When you report heavy periods with clots, a provider typically starts with blood work to check for anemia, thyroid problems, and clotting disorders. From there, an ultrasound can reveal fibroids, adenomyosis, or other structural issues. If the lining looks unusually thick, a provider may recommend an endometrial biopsy, where a small tissue sample is taken from inside the uterus to check for hyperplasia or precancerous changes. A hysteroscopy, which uses a thin camera inserted through the cervix, lets a provider look directly at the uterine lining if imaging alone doesn’t give clear answers.

These tests are straightforward and most can be done in an office visit. They’re worth pursuing if heavy clotting has been your pattern for several cycles, because the most treatable causes (hormonal imbalance, fibroids, a bleeding disorder) are also the ones that tend to get worse without intervention.

Treatment Options That Reduce Clots

Treatment depends on the underlying cause, but most approaches focus on either reducing how much lining builds up or helping the body manage blood flow more effectively.

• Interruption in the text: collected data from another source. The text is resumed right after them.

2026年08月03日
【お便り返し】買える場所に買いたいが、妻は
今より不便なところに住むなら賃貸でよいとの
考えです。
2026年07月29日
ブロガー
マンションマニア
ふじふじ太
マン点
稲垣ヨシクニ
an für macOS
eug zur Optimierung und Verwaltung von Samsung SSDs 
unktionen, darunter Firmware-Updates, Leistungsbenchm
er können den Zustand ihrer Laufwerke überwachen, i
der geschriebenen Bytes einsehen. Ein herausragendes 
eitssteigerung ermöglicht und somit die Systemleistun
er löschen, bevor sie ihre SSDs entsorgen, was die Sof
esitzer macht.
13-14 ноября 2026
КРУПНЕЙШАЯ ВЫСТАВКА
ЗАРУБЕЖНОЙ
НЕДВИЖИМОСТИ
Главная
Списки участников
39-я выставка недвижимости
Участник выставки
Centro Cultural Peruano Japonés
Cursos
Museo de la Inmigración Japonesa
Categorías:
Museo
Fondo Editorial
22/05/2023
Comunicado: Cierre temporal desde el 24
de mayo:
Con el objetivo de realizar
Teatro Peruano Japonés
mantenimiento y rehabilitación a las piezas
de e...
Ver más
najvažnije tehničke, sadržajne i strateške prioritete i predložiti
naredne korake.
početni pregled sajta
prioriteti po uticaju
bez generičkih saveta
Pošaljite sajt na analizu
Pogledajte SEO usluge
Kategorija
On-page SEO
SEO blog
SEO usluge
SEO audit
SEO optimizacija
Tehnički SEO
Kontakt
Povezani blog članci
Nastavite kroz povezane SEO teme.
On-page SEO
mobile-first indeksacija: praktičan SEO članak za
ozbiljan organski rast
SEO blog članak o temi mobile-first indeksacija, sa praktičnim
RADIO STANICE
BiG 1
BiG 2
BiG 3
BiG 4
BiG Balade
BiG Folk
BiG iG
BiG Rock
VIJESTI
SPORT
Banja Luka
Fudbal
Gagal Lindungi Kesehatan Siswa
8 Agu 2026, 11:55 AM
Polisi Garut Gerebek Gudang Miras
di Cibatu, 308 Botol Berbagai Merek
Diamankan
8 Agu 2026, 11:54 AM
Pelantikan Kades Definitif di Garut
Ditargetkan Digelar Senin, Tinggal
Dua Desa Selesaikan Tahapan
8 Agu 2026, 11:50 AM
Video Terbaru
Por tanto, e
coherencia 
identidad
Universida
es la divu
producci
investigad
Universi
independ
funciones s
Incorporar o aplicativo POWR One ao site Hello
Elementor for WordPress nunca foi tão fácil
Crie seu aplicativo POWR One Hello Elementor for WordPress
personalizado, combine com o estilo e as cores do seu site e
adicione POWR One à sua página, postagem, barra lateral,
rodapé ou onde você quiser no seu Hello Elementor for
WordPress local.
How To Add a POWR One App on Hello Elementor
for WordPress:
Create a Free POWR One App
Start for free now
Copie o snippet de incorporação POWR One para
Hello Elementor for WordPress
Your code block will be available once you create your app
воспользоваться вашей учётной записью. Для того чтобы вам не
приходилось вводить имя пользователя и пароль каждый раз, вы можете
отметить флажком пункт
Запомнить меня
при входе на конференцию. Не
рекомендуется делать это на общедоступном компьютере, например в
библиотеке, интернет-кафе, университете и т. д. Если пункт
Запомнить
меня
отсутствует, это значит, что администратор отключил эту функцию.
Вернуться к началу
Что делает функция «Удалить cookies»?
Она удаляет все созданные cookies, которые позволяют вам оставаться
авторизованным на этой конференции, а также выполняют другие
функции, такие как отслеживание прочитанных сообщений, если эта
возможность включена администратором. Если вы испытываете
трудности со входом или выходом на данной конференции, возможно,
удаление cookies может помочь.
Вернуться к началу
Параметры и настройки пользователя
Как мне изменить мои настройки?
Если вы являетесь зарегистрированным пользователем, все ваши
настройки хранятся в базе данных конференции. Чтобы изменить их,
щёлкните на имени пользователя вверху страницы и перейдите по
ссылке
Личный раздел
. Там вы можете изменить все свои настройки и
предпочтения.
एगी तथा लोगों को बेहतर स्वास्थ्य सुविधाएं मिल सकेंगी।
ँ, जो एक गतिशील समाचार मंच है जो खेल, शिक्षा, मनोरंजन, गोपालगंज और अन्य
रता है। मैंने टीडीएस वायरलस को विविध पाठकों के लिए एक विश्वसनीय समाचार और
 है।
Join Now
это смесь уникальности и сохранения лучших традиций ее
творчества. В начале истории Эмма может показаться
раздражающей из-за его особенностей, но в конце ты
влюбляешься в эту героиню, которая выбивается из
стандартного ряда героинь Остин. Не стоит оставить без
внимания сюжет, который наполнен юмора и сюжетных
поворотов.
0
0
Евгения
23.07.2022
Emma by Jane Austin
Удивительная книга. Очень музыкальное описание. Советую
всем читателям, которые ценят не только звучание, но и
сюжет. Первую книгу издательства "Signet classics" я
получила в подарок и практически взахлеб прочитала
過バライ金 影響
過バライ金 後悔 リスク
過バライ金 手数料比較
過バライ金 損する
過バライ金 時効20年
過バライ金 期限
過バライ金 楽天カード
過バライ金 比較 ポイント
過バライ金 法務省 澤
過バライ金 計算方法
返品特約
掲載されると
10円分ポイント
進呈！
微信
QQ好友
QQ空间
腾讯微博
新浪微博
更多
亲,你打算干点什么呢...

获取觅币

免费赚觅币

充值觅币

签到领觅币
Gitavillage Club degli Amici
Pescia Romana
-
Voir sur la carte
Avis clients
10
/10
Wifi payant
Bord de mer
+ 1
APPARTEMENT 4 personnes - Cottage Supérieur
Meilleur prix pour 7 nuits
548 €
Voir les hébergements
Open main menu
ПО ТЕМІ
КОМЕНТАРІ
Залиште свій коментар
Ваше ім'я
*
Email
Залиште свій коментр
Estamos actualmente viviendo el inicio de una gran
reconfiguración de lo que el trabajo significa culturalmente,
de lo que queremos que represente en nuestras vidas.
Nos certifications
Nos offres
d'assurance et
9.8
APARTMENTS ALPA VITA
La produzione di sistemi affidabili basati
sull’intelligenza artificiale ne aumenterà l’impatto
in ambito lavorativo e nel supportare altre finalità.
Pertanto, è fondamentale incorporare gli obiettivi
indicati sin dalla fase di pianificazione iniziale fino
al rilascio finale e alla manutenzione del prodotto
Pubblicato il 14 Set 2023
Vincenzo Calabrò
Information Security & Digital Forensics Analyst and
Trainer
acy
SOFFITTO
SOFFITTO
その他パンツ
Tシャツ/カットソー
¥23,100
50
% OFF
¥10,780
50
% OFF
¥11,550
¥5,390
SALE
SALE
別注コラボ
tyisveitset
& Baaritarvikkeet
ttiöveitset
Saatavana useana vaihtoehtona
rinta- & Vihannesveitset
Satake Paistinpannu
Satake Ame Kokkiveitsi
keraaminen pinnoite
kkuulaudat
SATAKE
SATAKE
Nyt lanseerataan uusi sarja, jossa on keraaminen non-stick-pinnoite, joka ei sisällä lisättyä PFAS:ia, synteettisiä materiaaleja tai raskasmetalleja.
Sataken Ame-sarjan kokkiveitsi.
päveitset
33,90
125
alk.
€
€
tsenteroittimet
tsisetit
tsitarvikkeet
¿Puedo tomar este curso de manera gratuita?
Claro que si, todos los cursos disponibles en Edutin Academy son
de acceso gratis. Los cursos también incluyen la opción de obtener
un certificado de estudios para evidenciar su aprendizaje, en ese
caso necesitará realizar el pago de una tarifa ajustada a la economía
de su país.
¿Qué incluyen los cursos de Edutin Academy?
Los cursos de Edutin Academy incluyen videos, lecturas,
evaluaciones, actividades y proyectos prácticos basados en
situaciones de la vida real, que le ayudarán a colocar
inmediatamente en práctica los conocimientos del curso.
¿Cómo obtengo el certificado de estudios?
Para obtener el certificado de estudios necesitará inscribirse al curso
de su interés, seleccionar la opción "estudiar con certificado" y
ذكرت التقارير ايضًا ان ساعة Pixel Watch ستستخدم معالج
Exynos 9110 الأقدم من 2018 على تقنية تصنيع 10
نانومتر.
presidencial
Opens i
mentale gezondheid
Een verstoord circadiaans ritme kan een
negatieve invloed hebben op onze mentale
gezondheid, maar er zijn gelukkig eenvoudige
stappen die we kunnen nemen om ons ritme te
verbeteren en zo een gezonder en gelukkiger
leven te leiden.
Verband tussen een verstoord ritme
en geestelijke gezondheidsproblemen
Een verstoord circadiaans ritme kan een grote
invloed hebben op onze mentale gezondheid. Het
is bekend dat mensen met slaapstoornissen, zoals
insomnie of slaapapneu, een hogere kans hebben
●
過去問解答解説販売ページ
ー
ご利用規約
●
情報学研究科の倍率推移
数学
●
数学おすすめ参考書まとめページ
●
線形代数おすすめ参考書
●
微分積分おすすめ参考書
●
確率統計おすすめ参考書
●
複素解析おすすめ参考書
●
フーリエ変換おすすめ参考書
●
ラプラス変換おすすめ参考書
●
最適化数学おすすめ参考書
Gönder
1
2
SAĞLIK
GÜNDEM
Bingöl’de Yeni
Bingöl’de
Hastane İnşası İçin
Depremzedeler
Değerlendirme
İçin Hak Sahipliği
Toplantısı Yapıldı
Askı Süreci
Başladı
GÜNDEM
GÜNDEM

Hormonal options are the most common first step. Hormonal IUDs thin the uterine lining over time, which reduces both flow and clots significantly. Birth control pills or other combined hormonal methods regulate the cycle and prevent the lining from over-thickening. For people whose heavy bleeding is driven by inconsistent ovulation, progesterone-based treatments can fill in the hormonal gap directly.

A prescription medication that works differently is available for people who can’t use or prefer to avoid hormonal methods. It prevents the breakdown of clots in the uterine lining, reducing overall blood loss during each period. It’s taken only on heavy bleeding days, not throughout the cycle. If it doesn’t noticeably reduce bleeding within two cycles, it’s typically discontinued.

When fibroids or adenomyosis are the cause, treatment may involve procedures to remove or shrink the growths. Options range from minimally invasive techniques that target fibroids specifically to surgery in more severe cases. The right approach depends on the size and location of the growths and whether future pregnancy is a consideration.